The Current Situation

Agencies are not alone in facing these challenges, our clients and their marketing, sales and operating functions are also struggling to figure out how to engage with consumers, grow their businesses and build their brands in a fast-changing environment. But agencies face particular challenges – with the rise of procurement and the impact of short-termism, marketers sometimes minimize their relationships or engagements with agencies, viewing marketing as business costs rather than long-term investments.

It risks becoming a toxic, value-destroying environment for agencies, with the unintended consequence of killing the conditions for creativity and undermining the value that clients more than ever need agencies to deliver.

Talking Points

#01

Agencies and the commercial creativity they deliver remain a powerful and proven lever for growth – alternative marketing solutions that minimize the role of agencies may contribute to efficiency and productivity but are rarely true alternatives in terms of delivering top-line growth.

#02

Business growth is linked to creativity and innovation that comes from external partnerships.
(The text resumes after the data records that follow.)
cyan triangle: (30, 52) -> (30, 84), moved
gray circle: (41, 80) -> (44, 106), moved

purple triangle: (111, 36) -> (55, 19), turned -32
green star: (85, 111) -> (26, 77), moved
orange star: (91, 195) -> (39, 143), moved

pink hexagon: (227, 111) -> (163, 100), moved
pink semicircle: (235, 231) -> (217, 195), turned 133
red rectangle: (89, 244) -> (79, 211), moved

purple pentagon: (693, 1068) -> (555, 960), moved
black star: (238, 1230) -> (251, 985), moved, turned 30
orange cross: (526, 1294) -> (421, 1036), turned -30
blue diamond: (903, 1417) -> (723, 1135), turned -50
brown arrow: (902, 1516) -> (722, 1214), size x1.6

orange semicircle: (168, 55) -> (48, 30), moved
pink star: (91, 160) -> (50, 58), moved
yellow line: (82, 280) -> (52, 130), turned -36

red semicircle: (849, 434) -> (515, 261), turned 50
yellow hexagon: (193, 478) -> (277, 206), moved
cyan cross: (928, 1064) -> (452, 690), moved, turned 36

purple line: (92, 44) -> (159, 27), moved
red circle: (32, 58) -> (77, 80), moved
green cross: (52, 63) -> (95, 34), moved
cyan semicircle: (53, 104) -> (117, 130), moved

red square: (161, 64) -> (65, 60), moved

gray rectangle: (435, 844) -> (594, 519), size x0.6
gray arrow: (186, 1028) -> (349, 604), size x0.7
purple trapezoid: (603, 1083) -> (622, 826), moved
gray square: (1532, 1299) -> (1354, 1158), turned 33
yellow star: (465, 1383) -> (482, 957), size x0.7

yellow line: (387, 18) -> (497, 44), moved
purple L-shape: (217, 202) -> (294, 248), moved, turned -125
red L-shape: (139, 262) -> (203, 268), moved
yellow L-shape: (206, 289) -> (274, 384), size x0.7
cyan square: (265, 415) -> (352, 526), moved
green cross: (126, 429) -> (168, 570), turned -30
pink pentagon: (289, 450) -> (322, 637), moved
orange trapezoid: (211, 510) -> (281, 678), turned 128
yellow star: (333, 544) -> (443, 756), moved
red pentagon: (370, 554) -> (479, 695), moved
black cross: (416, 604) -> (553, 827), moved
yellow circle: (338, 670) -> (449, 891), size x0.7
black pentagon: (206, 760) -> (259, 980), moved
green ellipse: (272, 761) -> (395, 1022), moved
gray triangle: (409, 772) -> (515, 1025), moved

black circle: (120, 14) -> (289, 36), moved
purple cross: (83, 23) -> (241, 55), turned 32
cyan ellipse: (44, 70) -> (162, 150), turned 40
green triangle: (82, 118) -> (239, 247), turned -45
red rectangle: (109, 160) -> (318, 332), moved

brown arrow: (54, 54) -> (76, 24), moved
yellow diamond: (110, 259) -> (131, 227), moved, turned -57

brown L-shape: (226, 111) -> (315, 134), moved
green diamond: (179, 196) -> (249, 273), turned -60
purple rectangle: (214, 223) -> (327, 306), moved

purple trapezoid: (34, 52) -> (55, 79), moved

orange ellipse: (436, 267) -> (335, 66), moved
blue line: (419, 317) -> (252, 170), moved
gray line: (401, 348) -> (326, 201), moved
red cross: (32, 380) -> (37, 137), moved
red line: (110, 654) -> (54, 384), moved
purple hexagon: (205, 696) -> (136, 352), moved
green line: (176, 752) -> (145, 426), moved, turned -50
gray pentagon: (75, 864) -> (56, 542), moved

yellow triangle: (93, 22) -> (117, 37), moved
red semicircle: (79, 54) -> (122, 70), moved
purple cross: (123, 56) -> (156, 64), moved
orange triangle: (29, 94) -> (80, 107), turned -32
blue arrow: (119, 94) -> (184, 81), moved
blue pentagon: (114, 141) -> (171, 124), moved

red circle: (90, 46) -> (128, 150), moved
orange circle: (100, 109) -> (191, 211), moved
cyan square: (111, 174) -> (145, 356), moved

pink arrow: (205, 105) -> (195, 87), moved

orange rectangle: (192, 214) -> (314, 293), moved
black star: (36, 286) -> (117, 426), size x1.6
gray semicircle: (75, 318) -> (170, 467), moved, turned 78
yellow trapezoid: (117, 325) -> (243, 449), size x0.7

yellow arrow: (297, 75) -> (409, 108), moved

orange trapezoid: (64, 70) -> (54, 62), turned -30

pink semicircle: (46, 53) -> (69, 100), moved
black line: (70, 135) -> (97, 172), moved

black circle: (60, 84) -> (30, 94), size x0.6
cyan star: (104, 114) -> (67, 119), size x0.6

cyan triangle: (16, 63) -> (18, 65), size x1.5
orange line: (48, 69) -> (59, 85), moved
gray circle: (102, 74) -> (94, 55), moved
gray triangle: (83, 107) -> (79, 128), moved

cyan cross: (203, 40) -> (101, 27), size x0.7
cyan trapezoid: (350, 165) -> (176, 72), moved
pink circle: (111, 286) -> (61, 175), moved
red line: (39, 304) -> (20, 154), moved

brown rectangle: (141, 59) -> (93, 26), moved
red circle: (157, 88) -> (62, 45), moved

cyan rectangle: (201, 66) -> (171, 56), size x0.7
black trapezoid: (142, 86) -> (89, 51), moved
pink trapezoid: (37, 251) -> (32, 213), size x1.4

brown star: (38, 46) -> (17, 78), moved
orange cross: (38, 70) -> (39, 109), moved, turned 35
Agencies bring outside perspective, provocation, and breadth of expertise to provide the creativity multiplier effect that boosts growth.

#03

Agencies are indispensable business partners, armed with foresight, creativity, and the ability to develop brilliant solutions that create brand value, engage consumers and expand their communities, and help transform the industry.

#04

Agencies’ experience working across categories gives them a clear, objective view on the future and the big picture and can identify new business opportunities for their clients.

#05

When brands and agencies come together in a trusted partnership, the rewards and opportunity for both parties can be limitless.

#06

Leading in the quantum age of marketing requires a partnership invested in the future to ensure businesses survive and thrive.

96% of marketers in a recent Adweek survey said creativity was a primary benefit they got from working with agencies. Other primary benefits marketers cited include strategy and innovative ideas (79%), as well as experience, marketing efficiency and consumer insight (percentages unspecified in source but all around 60%).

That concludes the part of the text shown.